Action item =
Here is a listing; work out how many of its lines contain the word "Recomanacions", and state only that number.

= Beginning of Section =

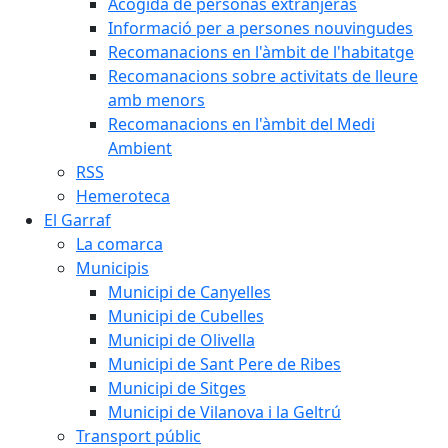
Acogida de personas extranjeras
Informació per a persones nouvingudes
Recomanacions en l'àmbit de l'habitatge
Recomanacions sobre activitats de lleure
amb menors
Recomanacions en l'àmbit del Medi
Ambient
RSS
Hemeroteca
El Garraf
La comarca
Municipis
Municipi de Canyelles
Municipi de Cubelles
Municipi de Olivella
Municipi de Sant Pere de Ribes
Municipi de Sitges
Municipi de Vilanova i la Geltrú
Transport públic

= End of Section =

Your response =
3